- Directions -
Reproduce the records that follow without alteration, apart from removing the pictures.

[Opening Supplied entries section]

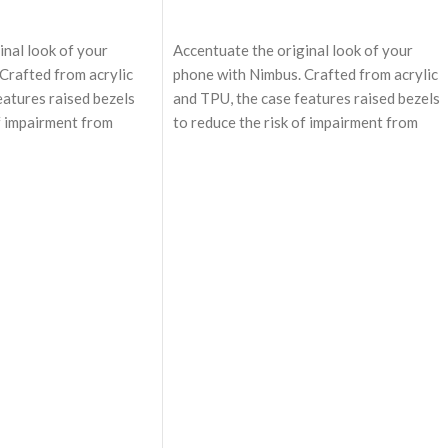
ADD TO CART
inal look of your
Accentuate the original look of your
Crafted from acrylic
phone with Nimbus. Crafted from acrylic
eatures raised bezels
and TPU, the case features raised bezels
of impairment from
to reduce the risk of impairment from
 Equipped with
unexpected events. Equipped with
, the case enables
MagSafe technology, the case enables
 charging and easy
effortless wireless charging and easy
r MagSafe accessories
attachment to other MagSafe accessorie
rience.
enhancing user experience.
afe technology,
Equipped with MagSafe technology,
mless wireless
Nimbus enables seamless wireless
charging.
 and in-built
Cushioned structure and in-built
 provides military
shockproof air-bags provides military
 the device.
grade protection to the device.
ures a frosted texture,
The back panel features a frosted texture
udge and fingerprints.
keeping away the smudge and fingerprints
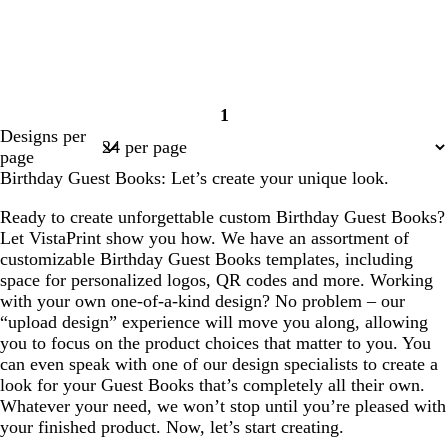
1
Page
Designs per
1
page
Birthday Guest Books: Let’s create your unique look.
Ready to create unforgettable custom Birthday Guest Books?
Let VistaPrint show you how. We have an assortment of
customizable Birthday Guest Books templates, including
space for personalized logos, QR codes and more. Working
with your own one-of-a-kind design? No problem – our
“upload design” experience will move you along, allowing
you to focus on the product choices that matter to you. You
can even speak with one of our design specialists to create a
look for your Guest Books that’s completely all their own.
Whatever your need, we won’t stop until you’re pleased with
your finished product. Now, let’s start creating.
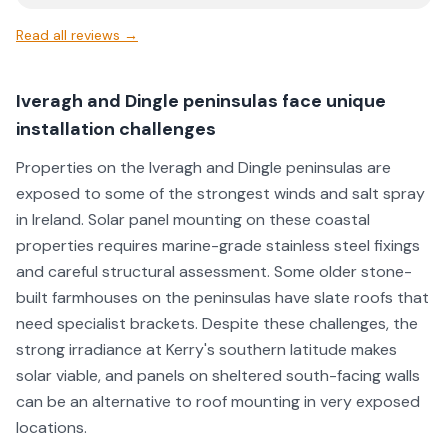
Read all reviews →
Iveragh and Dingle peninsulas face unique
installation challenges
Properties on the Iveragh and Dingle peninsulas are
exposed to some of the strongest winds and salt spray
in Ireland. Solar panel mounting on these coastal
properties requires marine-grade stainless steel fixings
and careful structural assessment. Some older stone-
built farmhouses on the peninsulas have slate roofs that
need specialist brackets. Despite these challenges, the
strong irradiance at Kerry's southern latitude makes
solar viable, and panels on sheltered south-facing walls
can be an alternative to roof mounting in very exposed
locations.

[Closing Supplied entries section]

- Task output -
ADD TO CART
inal look of your
Accentuate the original look of your
Crafted from acrylic
phone with Nimbus. Crafted from acrylic
eatures raised bezels
and TPU, the case features raised bezels
of impairment from
to reduce the risk of impairment from
 Equipped with
unexpected events. Equipped with
, the case enables
MagSafe technology, the case enables
 charging and easy
effortless wireless charging and easy
r MagSafe accessories
attachment to other MagSafe accessorie
rience.
enhancing user experience.
afe technology,
Equipped with MagSafe technology,
mless wireless
Nimbus enables seamless wireless
charging.
 and in-built
Cushioned structure and in-built
 provides military
shockproof air-bags provides military
 the device.
grade protection to the device.
ures a frosted texture,
The back panel features a frosted texture
udge and fingerprints.
keeping away the smudge and fingerprints
1
Page
Designs per
1
page
Birthday Guest Books: Let’s create your unique look.
Ready to create unforgettable custom Birthday Guest Books?
Let VistaPrint show you how. We have an assortment of
customizable Birthday Guest Books templates, including
space for personalized logos, QR codes and more. Working
with your own one-of-a-kind design? No problem – our
“upload design” experience will move you along, allowing
you to focus on the product choices that matter to you. You
can even speak with one of our design specialists to create a
look for your Guest Books that’s completely all their own.
Whatever your need, we won’t stop until you’re pleased with
your finished product. Now, let’s start creating.
Read all reviews →
Iveragh and Dingle peninsulas face unique
installation challenges
Properties on the Iveragh and Dingle peninsulas are
exposed to some of the strongest winds and salt spray
in Ireland. Solar panel mounting on these coastal
properties requires marine-grade stainless steel fixings
and careful structural assessment. Some older stone-
built farmhouses on the peninsulas have slate roofs that
need specialist brackets. Despite these challenges, the
strong irradiance at Kerry's southern latitude makes
solar viable, and panels on sheltered south-facing walls
can be an alternative to roof mounting in very exposed
locations.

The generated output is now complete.